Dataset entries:

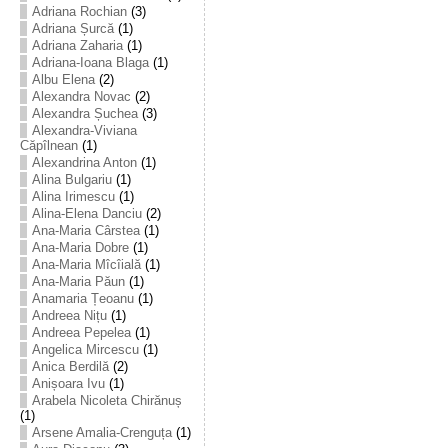
Adriana Rochian
(3)
Adriana Șurcă
(1)
Adriana Zaharia
(1)
Adriana-Ioana Blaga
(1)
Albu Elena
(2)
Alexandra Novac
(2)
Alexandra Șuchea
(3)
Alexandra-Viviana
Căpîlnean
(1)
Alexandrina Anton
(1)
Alina Bulgariu
(1)
Alina Irimescu
(1)
Alina-Elena Danciu
(2)
Ana-Maria Cârstea
(1)
Ana-Maria Dobre
(1)
Ana-Maria Mîcîială
(1)
Ana-Maria Păun
(1)
Anamaria Țeoanu
(1)
Andreea Nițu
(1)
Andreea Pepelea
(1)
Angelica Mircescu
(1)
Anica Berdilă
(2)
Anișoara Ivu
(1)
Arabela Nicoleta Chirănuș
(1)
Arsene Amalia-Crenguța
(1)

- Exercise details -
Please copy out each line of the data in which the word "Alina" occurs.

- The completed task -
Alina Bulgariu
Alina Irimescu
Alina-Elena Danciu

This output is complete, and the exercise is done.